An exact copy of the lines of the listing below between the "Planning your journey" line and the "Should I choose" line, both included, is the whole answer; please omit the pictures.

##### SOURCE MATERIAL

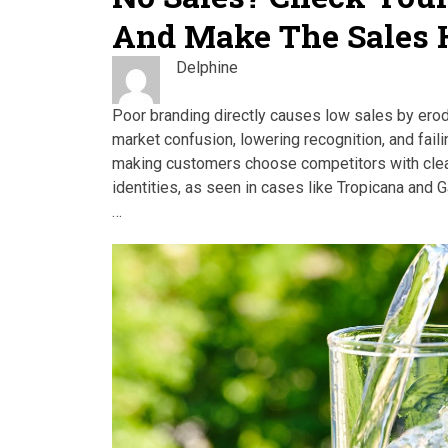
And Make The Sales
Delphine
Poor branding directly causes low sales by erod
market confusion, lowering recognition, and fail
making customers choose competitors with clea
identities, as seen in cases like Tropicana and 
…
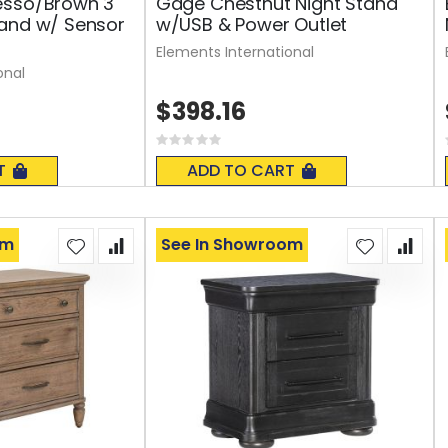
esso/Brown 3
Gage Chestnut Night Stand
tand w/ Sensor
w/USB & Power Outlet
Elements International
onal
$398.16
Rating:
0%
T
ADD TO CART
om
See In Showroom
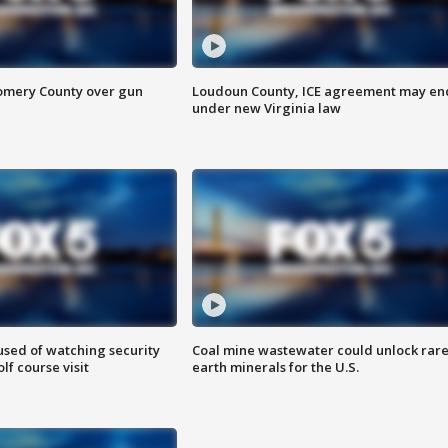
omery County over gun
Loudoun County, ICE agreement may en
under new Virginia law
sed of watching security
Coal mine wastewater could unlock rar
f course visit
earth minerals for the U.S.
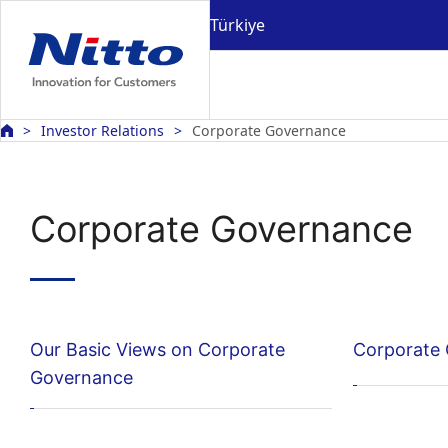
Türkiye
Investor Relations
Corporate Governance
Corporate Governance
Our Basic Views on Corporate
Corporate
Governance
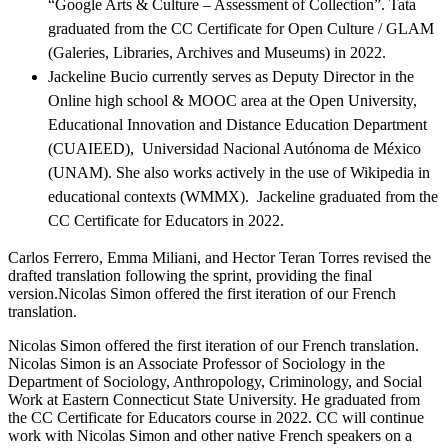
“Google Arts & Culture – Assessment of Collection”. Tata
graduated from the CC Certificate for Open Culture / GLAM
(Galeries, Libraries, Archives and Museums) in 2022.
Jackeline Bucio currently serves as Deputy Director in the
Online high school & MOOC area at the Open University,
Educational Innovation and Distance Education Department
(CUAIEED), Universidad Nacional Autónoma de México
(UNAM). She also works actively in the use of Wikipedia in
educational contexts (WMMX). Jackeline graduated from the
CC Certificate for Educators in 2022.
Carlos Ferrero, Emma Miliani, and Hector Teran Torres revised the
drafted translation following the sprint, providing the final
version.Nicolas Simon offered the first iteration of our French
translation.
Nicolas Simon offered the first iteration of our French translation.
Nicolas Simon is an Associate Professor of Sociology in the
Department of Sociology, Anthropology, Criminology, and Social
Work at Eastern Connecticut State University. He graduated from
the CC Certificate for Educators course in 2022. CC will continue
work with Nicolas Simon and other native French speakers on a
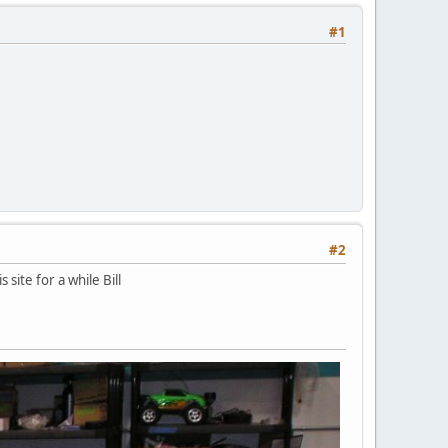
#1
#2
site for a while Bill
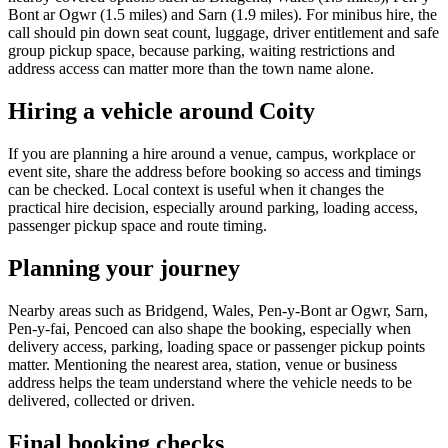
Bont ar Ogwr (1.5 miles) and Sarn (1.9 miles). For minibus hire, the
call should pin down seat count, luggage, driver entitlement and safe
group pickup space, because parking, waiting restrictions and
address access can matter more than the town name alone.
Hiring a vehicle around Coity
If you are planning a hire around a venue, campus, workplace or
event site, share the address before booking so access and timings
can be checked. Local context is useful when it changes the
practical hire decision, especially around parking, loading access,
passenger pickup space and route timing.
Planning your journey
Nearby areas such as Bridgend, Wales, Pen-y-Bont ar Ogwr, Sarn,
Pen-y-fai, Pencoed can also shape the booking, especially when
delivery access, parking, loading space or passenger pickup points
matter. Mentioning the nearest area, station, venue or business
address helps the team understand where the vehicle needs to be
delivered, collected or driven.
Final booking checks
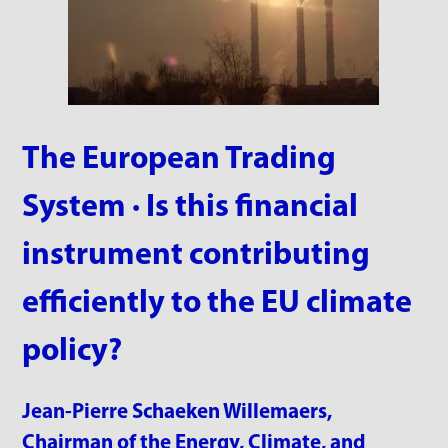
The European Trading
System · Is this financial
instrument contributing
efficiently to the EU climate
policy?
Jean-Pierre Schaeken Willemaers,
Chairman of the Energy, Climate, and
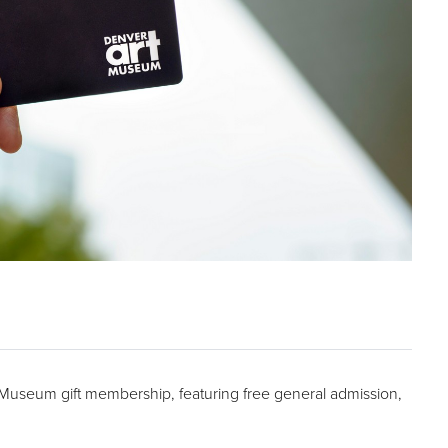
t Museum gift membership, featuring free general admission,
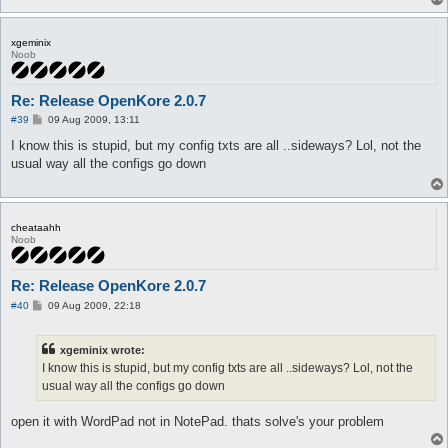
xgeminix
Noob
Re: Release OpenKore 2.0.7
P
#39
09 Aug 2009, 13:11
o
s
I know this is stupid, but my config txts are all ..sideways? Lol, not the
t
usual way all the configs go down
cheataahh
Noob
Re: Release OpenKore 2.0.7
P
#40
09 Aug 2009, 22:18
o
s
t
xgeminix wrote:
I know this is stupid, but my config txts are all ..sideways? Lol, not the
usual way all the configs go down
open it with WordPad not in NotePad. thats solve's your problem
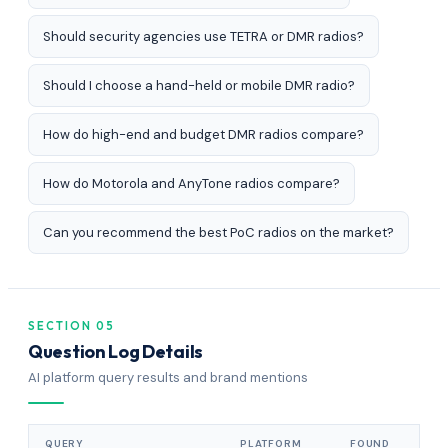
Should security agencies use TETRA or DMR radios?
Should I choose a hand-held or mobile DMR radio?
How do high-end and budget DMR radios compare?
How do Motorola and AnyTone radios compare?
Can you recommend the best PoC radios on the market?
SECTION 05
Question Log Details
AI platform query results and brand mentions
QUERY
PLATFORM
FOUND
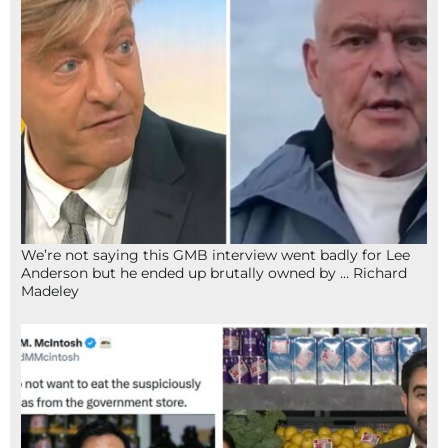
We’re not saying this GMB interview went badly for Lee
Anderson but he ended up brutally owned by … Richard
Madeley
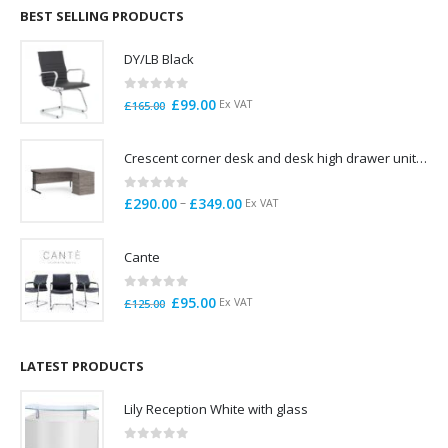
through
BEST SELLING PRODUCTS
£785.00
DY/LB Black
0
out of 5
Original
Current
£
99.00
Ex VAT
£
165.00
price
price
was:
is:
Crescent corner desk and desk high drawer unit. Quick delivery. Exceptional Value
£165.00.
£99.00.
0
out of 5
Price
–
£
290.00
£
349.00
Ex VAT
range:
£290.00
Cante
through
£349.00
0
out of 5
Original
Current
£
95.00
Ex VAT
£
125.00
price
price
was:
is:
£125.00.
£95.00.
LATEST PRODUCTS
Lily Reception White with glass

##########
##### SOURCE MATERIAL

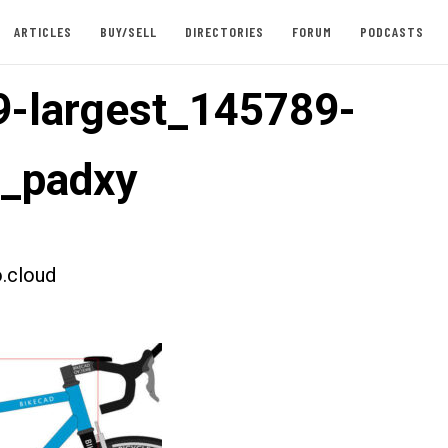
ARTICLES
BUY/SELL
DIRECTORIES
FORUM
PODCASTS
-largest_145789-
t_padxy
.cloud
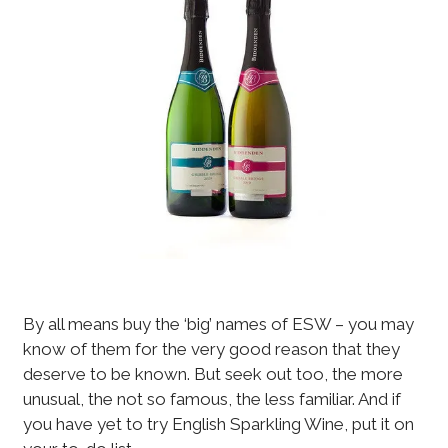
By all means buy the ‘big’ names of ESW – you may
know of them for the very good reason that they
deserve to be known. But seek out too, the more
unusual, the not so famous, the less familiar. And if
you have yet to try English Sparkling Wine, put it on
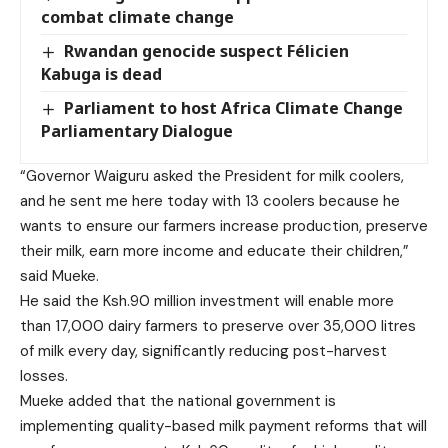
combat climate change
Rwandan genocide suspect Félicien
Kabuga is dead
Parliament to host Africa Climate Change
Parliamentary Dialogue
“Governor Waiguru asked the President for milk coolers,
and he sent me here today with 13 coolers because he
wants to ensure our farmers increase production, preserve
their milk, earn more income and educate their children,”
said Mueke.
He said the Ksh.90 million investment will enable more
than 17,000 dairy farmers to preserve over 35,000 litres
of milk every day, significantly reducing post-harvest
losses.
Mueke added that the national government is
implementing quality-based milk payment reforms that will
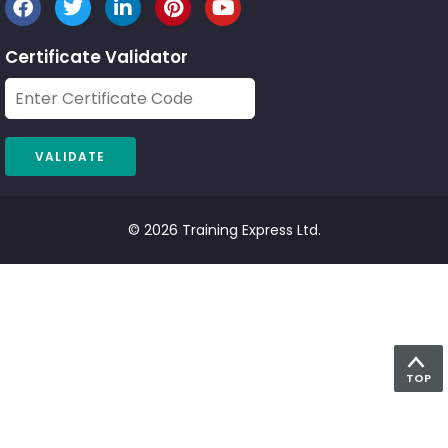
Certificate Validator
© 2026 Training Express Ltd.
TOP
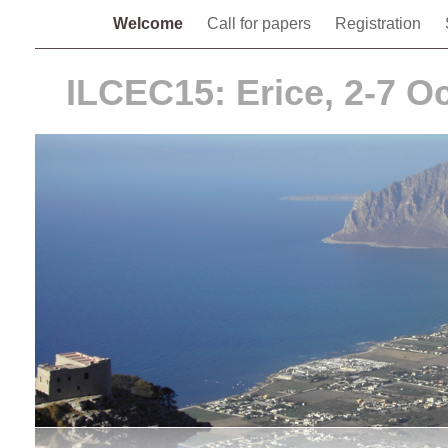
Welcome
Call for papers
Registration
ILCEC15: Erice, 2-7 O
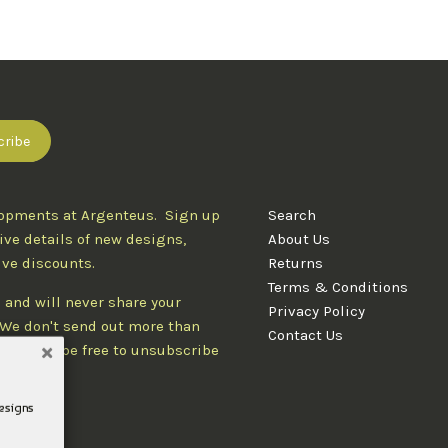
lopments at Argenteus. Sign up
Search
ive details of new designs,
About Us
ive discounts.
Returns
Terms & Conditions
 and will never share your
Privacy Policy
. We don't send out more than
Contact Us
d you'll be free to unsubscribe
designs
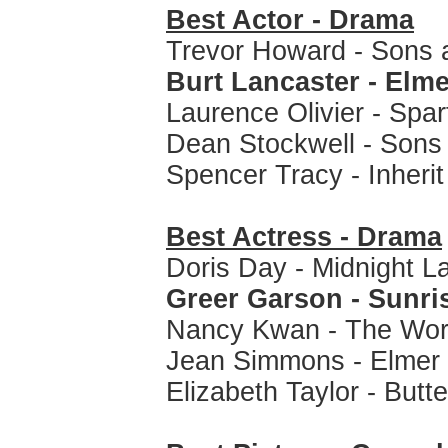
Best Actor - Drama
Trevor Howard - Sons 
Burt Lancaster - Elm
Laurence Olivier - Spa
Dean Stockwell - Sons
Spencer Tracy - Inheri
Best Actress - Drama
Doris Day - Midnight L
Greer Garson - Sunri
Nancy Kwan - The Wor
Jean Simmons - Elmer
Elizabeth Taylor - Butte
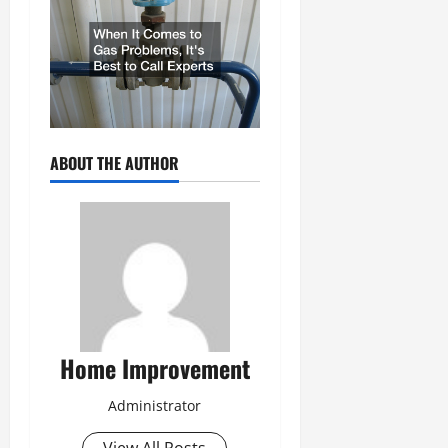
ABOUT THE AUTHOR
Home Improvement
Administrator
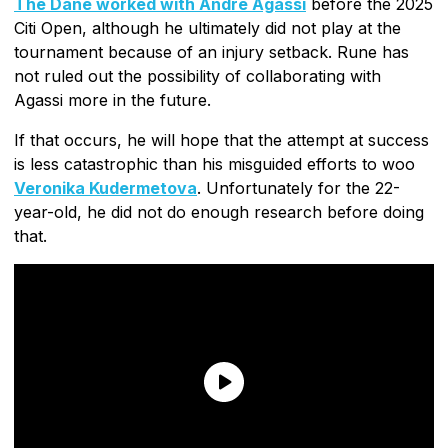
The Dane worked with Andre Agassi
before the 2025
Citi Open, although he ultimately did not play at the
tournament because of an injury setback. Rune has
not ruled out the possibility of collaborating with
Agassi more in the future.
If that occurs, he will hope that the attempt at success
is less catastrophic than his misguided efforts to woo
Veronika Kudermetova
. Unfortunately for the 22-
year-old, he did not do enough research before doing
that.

##########

■ SOLUTION:
Planning your journey
Nearby areas such as Bridgend, Wales, Pen-y-Bont ar Ogwr, Sarn,
Pen-y-fai, Pencoed can also shape the booking, especially when
delivery access, parking, loading space or passenger pickup points
matter. Mentioning the nearest area, station, venue or business
address helps the team understand where the vehicle needs to be
delivered, collected or driven.
Final booking checks
The European Trading
System · Is this financial
instrument contributing
efficiently to the EU climate
policy?
Jean-Pierre Schaeken Willemaers,
Chairman of the Energy, Climate, and
t Museum gift membership, featuring free general admission,
xgeminix
Noob
Re: Release OpenKore 2.0.7
P
#39
09 Aug 2009, 13:11
o
s
I know this is stupid, but my config txts are all ..sideways? Lol, not the
t
usual way all the configs go down
cheataahh
Noob
Re: Release OpenKore 2.0.7
P
#40
09 Aug 2009, 22:18
o
s
t
xgeminix wrote:
I know this is stupid, but my config txts are all ..sideways? Lol, not the
usual way all the configs go down
open it with WordPad not in NotePad. thats solve's your problem
Should security agencies use TETRA or DMR radios?
Should I choose a hand-held or mobile DMR radio?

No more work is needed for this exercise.